The part of the die that produces the company name and user-specific characters is static. The date may be adjusted manually to the day, month and year that's desired using the round dies towards the front of the machine. So too may the transaction type be manually adjusted using the cylindrical die towards the rear of the machine. The eight transaction types the stamp on this page has are "refused, approved, received, rec'd payment, shipped, packed, ordered, filed." I assume a customer could have ordered these to read anything they wanted.
"So what's so automatic about this time stamp?" you may ask. It's the time keeping mechanism. Inside the base of the machine is a brass, wind-up timer. To operate it, simply set the clock underneath to the desired start time and wind it up. There's a speed regulator under there, too. The internal gears are connected to the hour and minute hands of the die which move accordingly. A later model was available with a clock face on the front of the machine. The two were at one point produced concurrently, what I would refer to as base and premium models. The premium model was larger.
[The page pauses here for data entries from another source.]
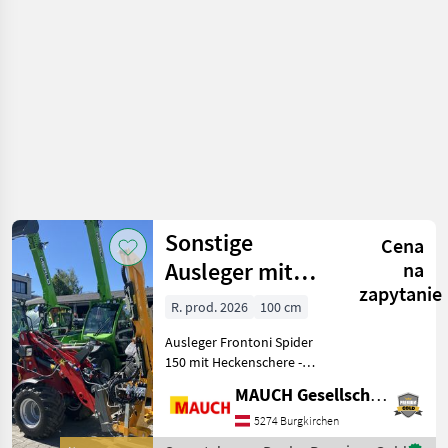
Sonstige
Sonstige
Cena
Ausleger mit
na
zapytanie
Astsäge
R. prod. 2026
100 cm
Ausleger Frontoni Spider
150 mit Heckenschere -
Kann sowohl für Traktor als
MAUCH Gesellschaft m.b.H. & Co.KG
auch für sämtliche
Hoflader/Teleskoplader
5274 Burgkirchen
verwendet werden. -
A 2" ribbon applied ink to the dies. It had to be advanced manually as required when it got too dry or worn.
Wilson used the basic design of his time stamp to develop industry-specific attachments for it, too. One such example that dated to ca.1902 was the Timometer, which was developed for the telephone industry. It was a device that could be mounted to one side of the ribbon spools and it was supposed to be able to log when toll-line conversations began and ended. The Timometer could be used with both the base and premium models.
The company survived after John C. Wilson's death for at least five more years into 1922. I couldn't find any proof that would suggest otherwise after then. Besides Boston, the company also had sales offices in New York and Chicago. As evident by the time stamp on this page, the company sold to foreign markets.